(Saved entries)
......

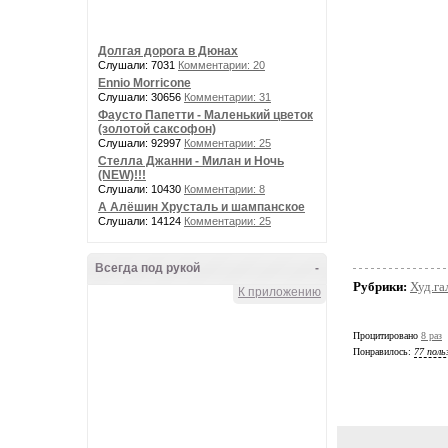
Долгая дорога в Дюнах
Слушали: 7031
Комментарии: 20
Ennio Morricone
Слушали: 30656
Комментарии: 31
Фаусто Папетти - Маленький цветок
(золотой саксофон)
Слушали: 92997
Комментарии: 25
Стелла Джанни - Милан и Ночь
(NEW)!!!
Слушали: 10430
Комментарии: 8
А Алёшин Хрусталь и шампанское
Слушали: 14124
Комментарии: 25
Всегда под рукой
-
Рубрики:
Худ.га
К приложению
Процитировано
8 раз
Понравилось:
77 поль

......

Render the data above verbatim and without pictures.

Долгая дорога в Дюнах
Слушали: 7031
Комментарии: 20
Ennio Morricone
Слушали: 30656
Комментарии: 31
Фаусто Папетти - Маленький цветок
(золотой саксофон)
Слушали: 92997
Комментарии: 25
Стелла Джанни - Милан и Ночь
(NEW)!!!
Слушали: 10430
Комментарии: 8
А Алёшин Хрусталь и шампанское
Слушали: 14124
Комментарии: 25
Всегда под рукой
-
Рубрики:
Худ.га
К приложению
Процитировано
8 раз
Понравилось:
77 поль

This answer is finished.